EXCERPTED DATA START

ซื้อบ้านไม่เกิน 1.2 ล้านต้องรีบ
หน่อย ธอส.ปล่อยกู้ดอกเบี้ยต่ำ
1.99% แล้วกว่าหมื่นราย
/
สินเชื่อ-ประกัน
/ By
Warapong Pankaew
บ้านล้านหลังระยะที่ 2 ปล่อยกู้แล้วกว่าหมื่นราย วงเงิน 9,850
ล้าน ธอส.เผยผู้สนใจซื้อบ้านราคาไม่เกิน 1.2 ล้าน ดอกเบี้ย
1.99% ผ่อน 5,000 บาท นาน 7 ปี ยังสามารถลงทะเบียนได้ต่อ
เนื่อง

EXCERPTED DATA END

**WORK TASK:** Retype the records that precede this task, keeping them exactly the same.

**RESULT OF THE TASK:**
ซื้อบ้านไม่เกิน 1.2 ล้านต้องรีบ
หน่อย ธอส.ปล่อยกู้ดอกเบี้ยต่ำ
1.99% แล้วกว่าหมื่นราย
/
สินเชื่อ-ประกัน
/ By
Warapong Pankaew
บ้านล้านหลังระยะที่ 2 ปล่อยกู้แล้วกว่าหมื่นราย วงเงิน 9,850
ล้าน ธอส.เผยผู้สนใจซื้อบ้านราคาไม่เกิน 1.2 ล้าน ดอกเบี้ย
1.99% ผ่อน 5,000 บาท นาน 7 ปี ยังสามารถลงทะเบียนได้ต่อ
เนื่อง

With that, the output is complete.